Nie ma tu nigdzie mowy o posesji. Jeżeli płatność jest od osoby, to można to również zinterpretować jako jednorazowo trzy worki od osoby. Dlaczego miałaby być wprowadzona nierówność społeczna. Jeżeli za 19 zł, jedna osoba zamieszkująca jedną posesję może wystawić trzy worki, to dlaczego rodzina czteroosobowa płacąca miesięcznie 76 zł, może wystawić ich również tylko trzy?
W tej sprawie jest też trochę inna dziwna sprawa. Zgodnie z art. 6r Porządek w gminach pkt. 3 - ustawy o utrzymaniu czystości i porządku w gminach, to Rada Gminy określa, w drodze uchwały, szczegółowy sposób i zakres świadczenia usług, za które płacą właściciele nieruchomości.
Dopuszcza się w niej ograniczenie między innymi ilości odpadów zielonych, zużytych opon, odpadów wielkogabarytowych oraz odpadów budowlanych.
I tu można znaleźć dwa ogłoszenia. Jedno 10 maja 2019 roku, gdzie Gmina Nadarzyn powołuje się się na Uchwałę Nr XXI.273.2016 Rady Gminy Nadarzyn z dnia 31.8.2016 r. w sprawie sposobu i zakresu świadczenia usług w zakresie odbierania odpadów komunalnych od właścicieli nieruchomości zamieszkałych przez mieszkańców gminy i zagospodarowania tych odpadów, w której w pkt. 6 można było przeczytać, że:
Odpady zielone zgromadzone przez mieszkańców w workach foliowych, w okresie od 1 maja do 30 listopada (w sezonie wegetacyjnym) będą odbierane bezpośrednio z posesji, jednak nie częściej niż 2 razy w miesiącu, bez względu na zebraną ilość odpadów roślinnych.

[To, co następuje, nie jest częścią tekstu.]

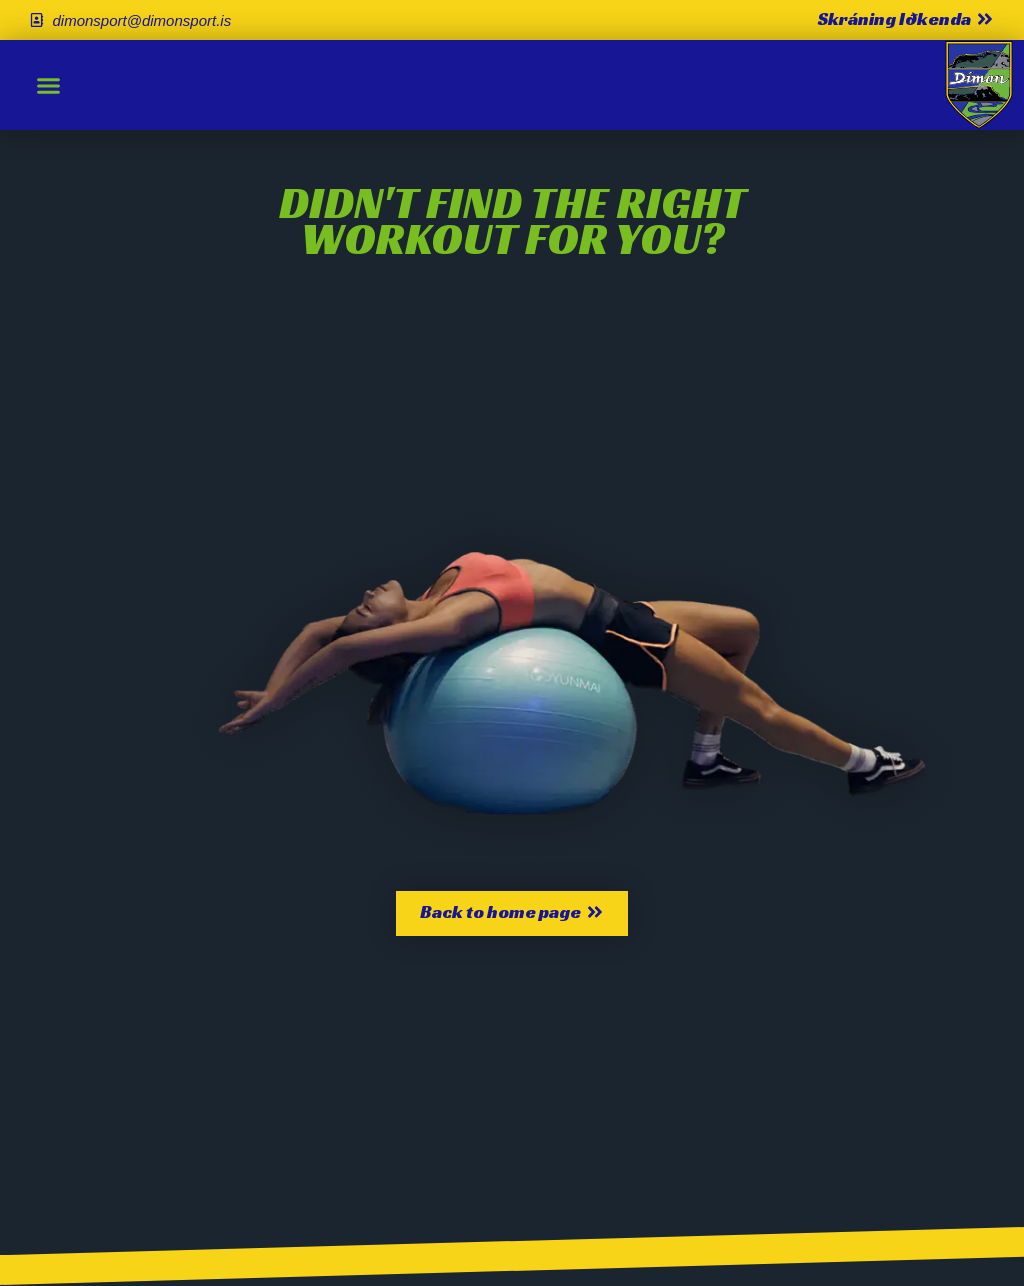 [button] (49, 85) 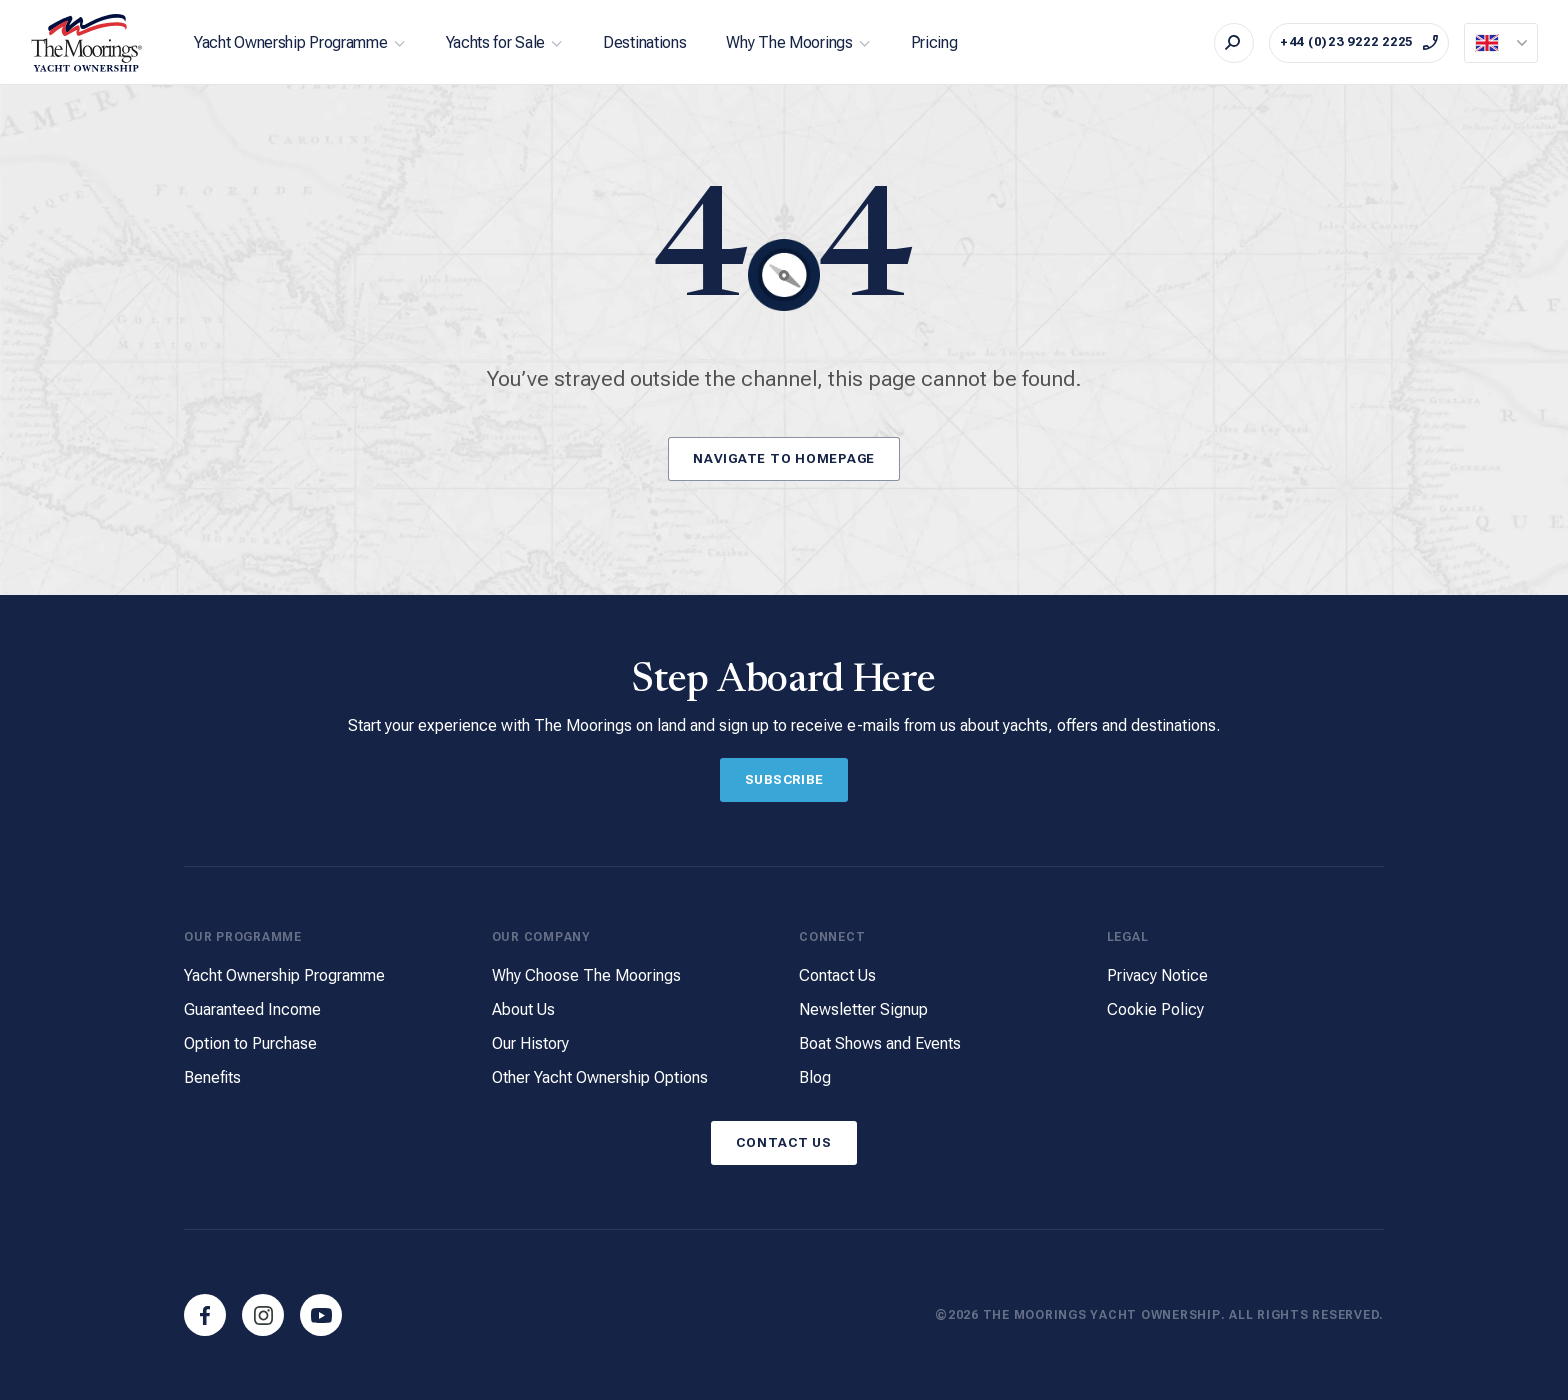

i z 31 maja 2019 roku, gdzie nie ma już powołania się na tę uchwałę. W tym czasie nie widać też, aby Rada Gminy ją w jakikolwiek sposób zmieniła, więc tak naprawdę zastanawiamy się na jakiej podstawie, ograniczenia zostały wprowadzone?
Ogłoszenie z 10 maja
Ogłoszenie z 31 maja
Mamy nadzieję, że wójt wypowie się w tej sprawie i wskaże uchwałę RG, lub przepisy, które takie ograniczenia dopuściły. Chętnie ją zamieścimy.